Set down each line of the records once more, precisely, and omit the pictures.

:: EXTRACTED DATA ::

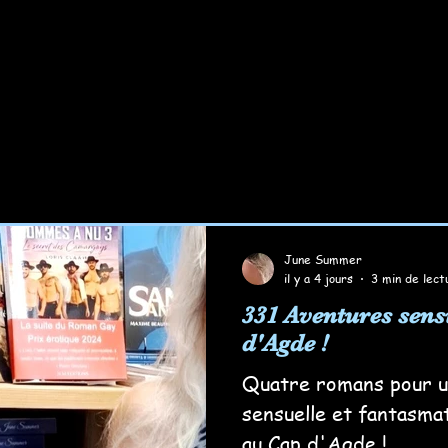
June Summer
il y a 4 jours
3 min de lect
331 Aventures sens
d'Agde !
Quatre romans pour u
sensuelle et fantasma
au Cap d'Agde !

:::

• **EXPECTED ANSWER**
June Summer
il y a 4 jours
3 min de lect
331 Aventures sens
d'Agde !
Quatre romans pour u
sensuelle et fantasma
au Cap d'Agde !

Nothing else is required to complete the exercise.